[Collection entries]
.....
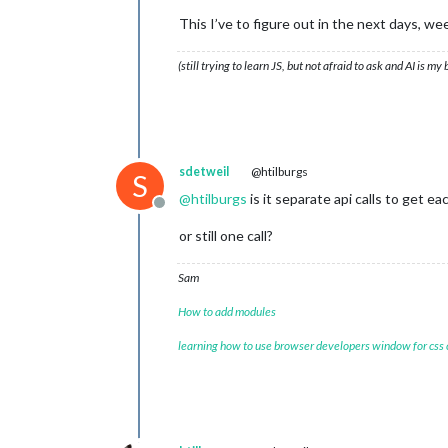
wrsch_gts	:	
0
This I’ve to figure out in the next days, wee
wrsch_gc	:	-

	wk_verw		[
5
]

0
		{
12
}

(still trying to learn JS, but not afraid to ask and AI is my
dag	:	
13
-
11
-
2024
image	:	bewolkt

max_temp	:	
12
min_temp	:	
7
windbft	:	
2
windkmh	:	
10
sdetweil
@htilburgs
S
windknp	:	
6
@
htilburgs
is it separate api calls to get ea
windms	:	
3
Offline
windrgr	:	
294
or still one call?
windr	:	W

neersl_perc_dag	:	
0
zond_perc_dag	:	
12
Sam
1
		{
12
}

How to add modules
dag	:	
14
-
11
-
2024
image	:	halfbewolkt

learning how to use browser developers window for css
max_temp	:	
12
min_temp	:	
10
windbft	:	
2
windkmh	:	
10
windknp	:	
6
windms	:	
3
.....
__To do__.
Restate the records above in full and word for word, but do not carry over any pictures.

__Answer to this problem__.
wrsch_gts	:	
0
This I’ve to figure out in the next days, wee
wrsch_gc	:	-

	wk_verw		[
5
]

0
		{
12
}

(still trying to learn JS, but not afraid to ask and AI is my
dag	:	
13
-
11
-
2024
image	:	bewolkt

max_temp	:	
12
min_temp	:	
7
windbft	:	
2
windkmh	:	
10
sdetweil
@htilburgs
S
windknp	:	
6
@
htilburgs
is it separate api calls to get ea
windms	:	
3
Offline
windrgr	:	
294
or still one call?
windr	:	W

neersl_perc_dag	:	
0
zond_perc_dag	:	
12
Sam
1
		{
12
}

How to add modules
dag	:	
14
-
11
-
2024
image	:	halfbewolkt

learning how to use browser developers window for css
max_temp	:	
12
min_temp	:	
10
windbft	:	
2
windkmh	:	
10
windknp	:	
6
windms	:	
3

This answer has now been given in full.